To date, there is no recommendation concerning the management of eRVTPT. Indeed, the data on such management in the literature are based on case series or small cohorts. It is reported to require surgical revision, with thrombectomy by renal venotomy (12), anastomotic repair, or explantation, flushing with preservative solution and reimplantation (13), and more rarely endovascular treatment (14) or thrombolysis alone (15). Regardless of the reported management, the rate of functional grafts at discharge is extremely low (57,16).
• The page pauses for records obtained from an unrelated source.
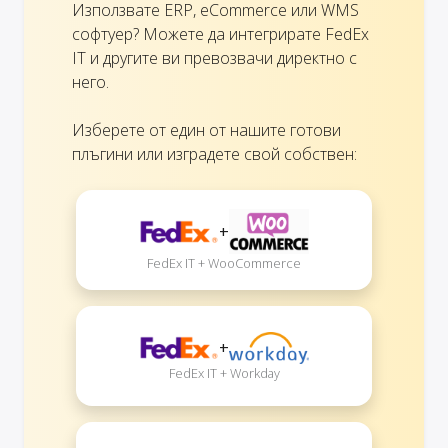
Използвате ERP, eCommerce или WMS
софтуер? Можете да интегрирате FedEx
IT и другите ви превозвачи директно с
него.
Изберете от един от нашите готови
плъгини или изградете свой собствен:
+
FedEx IT + WooCommerce
+
FedEx IT + Workday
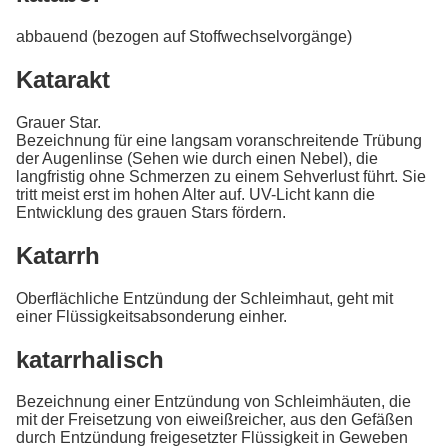
abbauend (bezogen auf Stoffwechselvorgänge)
Katarakt
Grauer Star.
Bezeichnung für eine langsam voranschreitende Trübung
der Augenlinse (Sehen wie durch einen Nebel), die
langfristig ohne Schmerzen zu einem Sehverlust führt. Sie
tritt meist erst im hohen Alter auf. UV-Licht kann die
Entwicklung des grauen Stars fördern.
Katarrh
Oberflächliche Entzündung der Schleimhaut, geht mit
einer Flüssigkeitsabsonderung einher.
katarrhalisch
Bezeichnung einer Entzündung von Schleimhäuten, die
mit der Freisetzung von eiweißreicher, aus den Gefäßen
durch Entzündung freigesetzter Flüssigkeit in Geweben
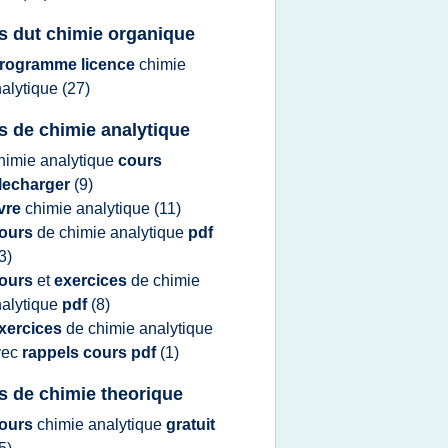
s dut chimie organique
rogramme licence
chimie
alytique
(27)
s de chimie analytique
himie analytique
cours
elecharger
(9)
ivre
chimie analytique
(11)
ours
de
chimie analytique
pdf
3)
ours
et
exercices
de
chimie
alytique
pdf
(8)
xercices
de
chimie analytique
vec
rappels cours pdf
(1)
s de chimie theorique
ours
chimie analytique
gratuit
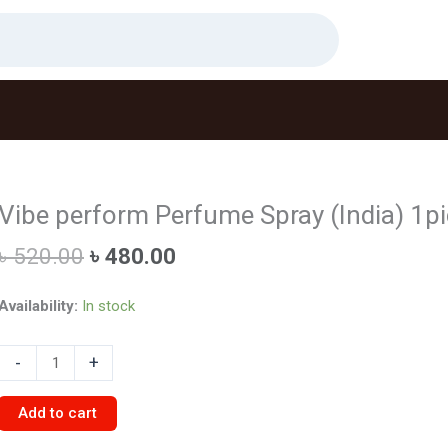
Vibe perform Perfume Spray (India) 1pi
Original
Current
৳
520.00
৳
480.00
price
price
was:
is:
Availability:
In stock
৳ 520.00.
৳ 480.00.
Vibe
-
+
perform
Perfume
Add to cart
Spray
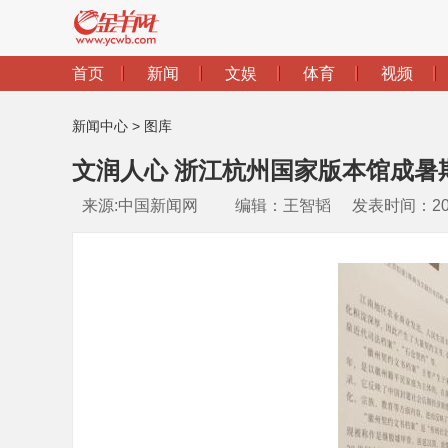
新闻中心
>
图库
文润人心 浙江杭州国家版本馆成暑
来源:中国新闻网
编辑：王智韬
发表时间：2026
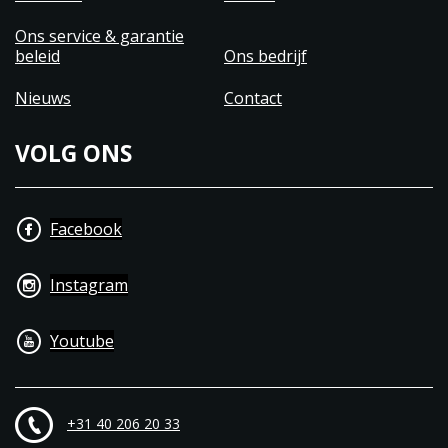
Ons service & garantie
beleid
Ons bedrijf
Nieuws
Contact
VOLG ONS
Facebook
Instagram
Youtube
+31 40 206 20 33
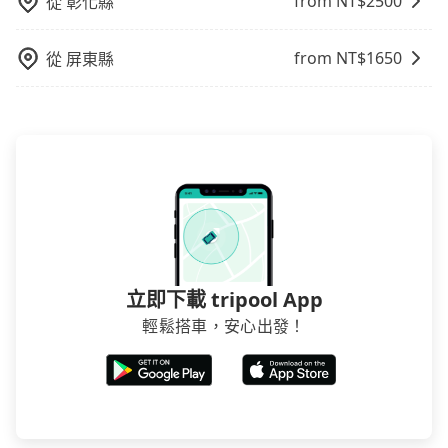
from NT$
2500
從
彰化縣
和方便性可選包車和計程車，喜歡探險和體驗當地文化
則可搭乘大眾運輸。
from NT$
1650
從
屏東縣
立即下載 tripool App
輕鬆搭車，安心出發！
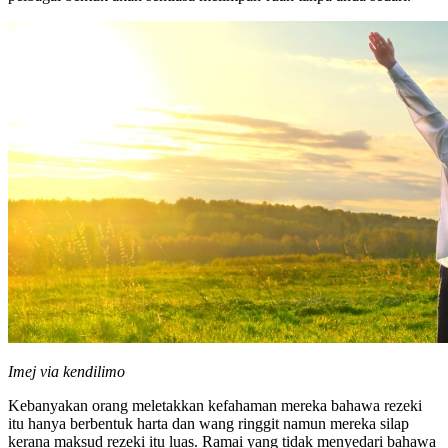
Imej via kendilimo
Kebanyakan orang meletakkan kefahaman mereka bahawa rezeki
itu hanya berbentuk harta dan wang ringgit namun mereka silap
kerana maksud rezeki itu luas. Ramai yang tidak menyedari bahawa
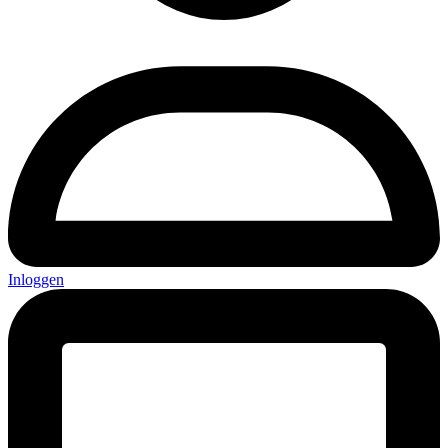
Inloggen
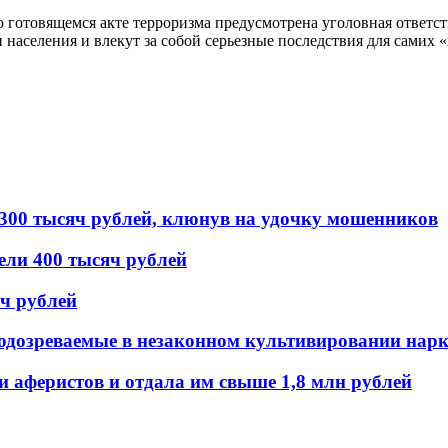
 готовящемся акте терроризма предусмотрена уголовная ответс
 населения и влекут за собой серьезные последствия для самих 
 300 тысяч рублей, клюнув на удочку мошенников
ели 400 тысяч рублей
ч рублей
дозреваемые в незаконном культивировании нар
 аферистов и отдала им свыше 1,8 млн рублей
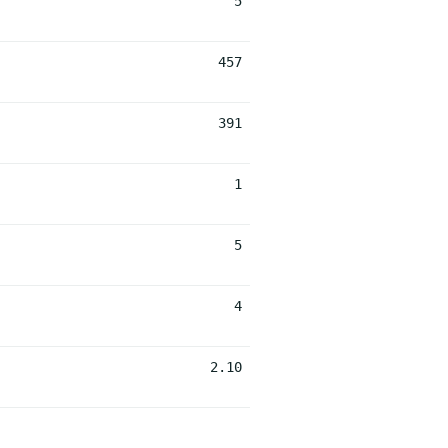
5
457
391
1
5
4
2.10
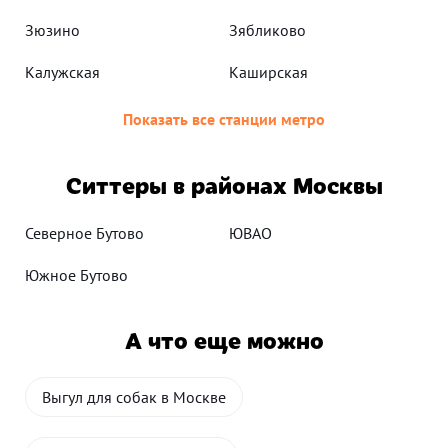
Зюзино
Зябликово
Калужская
Каширская
Показать все станции метро
Ситтеры в районах Москвы
Северное Бутово
ЮВАО
Южное Бутово
А что еще можно
Выгул для собак в Москве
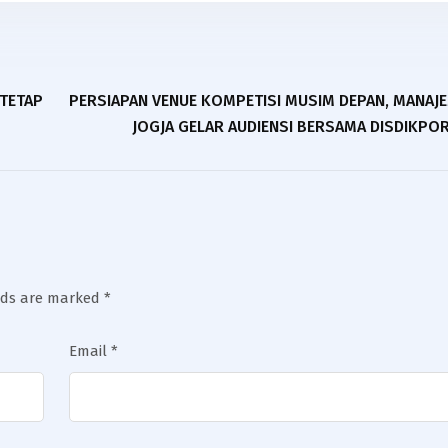
 TETAP
PERSIAPAN VENUE KOMPETISI MUSIM DEPAN, MANAJ
JOGJA GELAR AUDIENSI BERSAMA DISDIKPO
elds are marked
*
Email
*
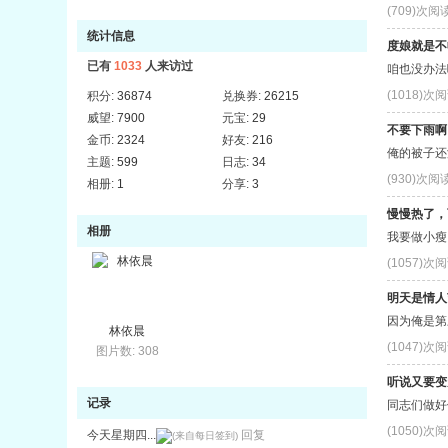
(709)次阅
统计信息
度娘就是不
已有
1033
人来访过
咱也没办法
(1018)次
积分:
36874
兑换券:
26215
威望:
7900
元宝:
29
不要下雨啊
金币:
2324
好友:
216
俺的被子还
主题:
599
日志:
34
(930)次阅
相册:
1
分享:
3
慢慢热了，
相册
我要做小瘦
(1057)次
明天是情人
因为俺是第
林依晨
(1047)次
图片数: 308
听说又要变
记录
同志们做好
(1050)次
今天星期四...
回复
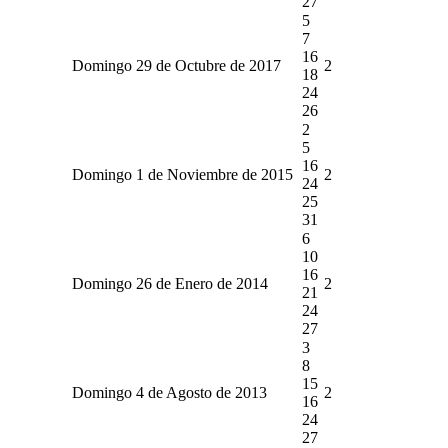
27
5
7
16
Domingo 29 de Octubre de 2017
2
18
24
26
2
5
16
Domingo 1 de Noviembre de 2015
2
24
25
31
6
10
16
Domingo 26 de Enero de 2014
2
21
24
27
3
8
15
Domingo 4 de Agosto de 2013
2
16
24
27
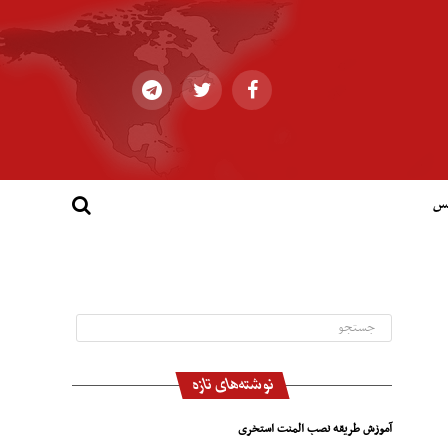
کس
نوشته‌های تازه
آموزش طریقه نصب المنت استخری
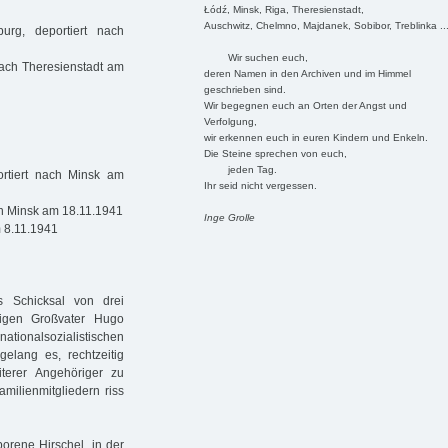
Łódź, Minsk, Riga, Theresienstadt,
Auschwitz, Chelmno, Majdanek, Sobibor, Treblinka ..
rg, deportiert nach
Wir suchen euch,
nach Theresienstadt am
deren Namen in den Archiven und im Himmel
geschrieben sind.
Wir begegnen euch an Orten der Angst und
Verfolgung,
wir erkennen euch in euren Kindern und Enkeln.
Die Steine sprechen von euch,
jeden Tag.
rtiert nach Minsk am
Ihr seid nicht vergessen.
ch Minsk am 18.11.1941
Inge Grolle
m 8.11.1941
s Schicksal von drei
rigen Großvater Hugo
nationalsozialistischen
lang es, rechtzeitig
terer Angehöriger zu
amilienmitgliedern riss
orene Hirschel, in der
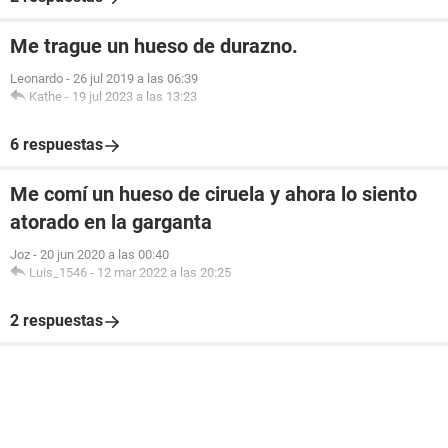
Me trague un hueso de durazno.
Leonardo
-
26 jul 2019 a las 06:39
Kathe
-
19 jul 2023 a las 13:23
6 respuestas
Me comí un hueso de ciruela y ahora lo siento
atorado en la garganta
Joz
-
20 jun 2020 a las 00:40
Luis_1546
-
12 mar 2022 a las 20:25
2 respuestas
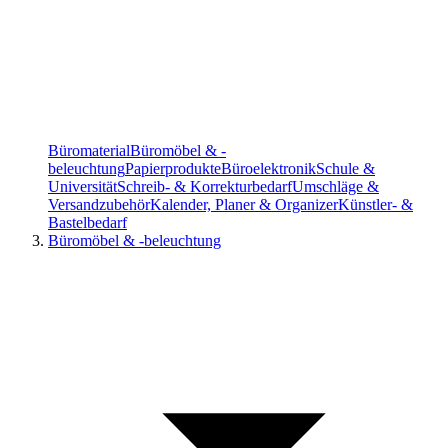
Büromaterial
Büromöbel & -
beleuchtung
Papierprodukte
Büroelektronik
Schule &
Universität
Schreib- & Korrekturbedarf
Umschläge &
Versandzubehör
Kalender, Planer & Organizer
Künstler- &
Bastelbedarf
Büromöbel & -beleuchtung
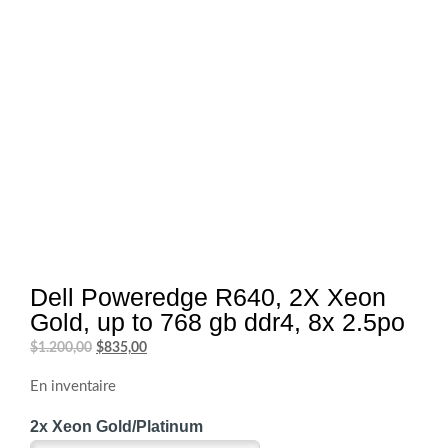
Dell Poweredge R640, 2X Xeon
Gold, up to 768 gb ddr4, 8x 2.5po
Le
Le
$
1.200,00
$
835,00
prix
prix
En inventaire
initial
actuel
était :
est :
2x Xeon Gold/Platinum
$1.200,00.
$835,00.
The aim of our study was to investigate different management strategies during the occurrence of eRVTPT and the outcome of the renal graft.

Patients and Methods

Patients and General Data

This retrospective multicentre observational study was conducted at 6 French adult renal transplantation centres: Gabriel Montpied Hospital, Clermont-Ferrand University Hospital; Michallon Hospital, Grenoble University Hospital; Necker-Enfants Malades Hospital, AP-HP; Edouard Herriot Hospital, Lyon University Hospital; Rangueil Hospital, Toulouse University Hospital; and Nouvel Hospital Civil, Strasbourg University Hospital.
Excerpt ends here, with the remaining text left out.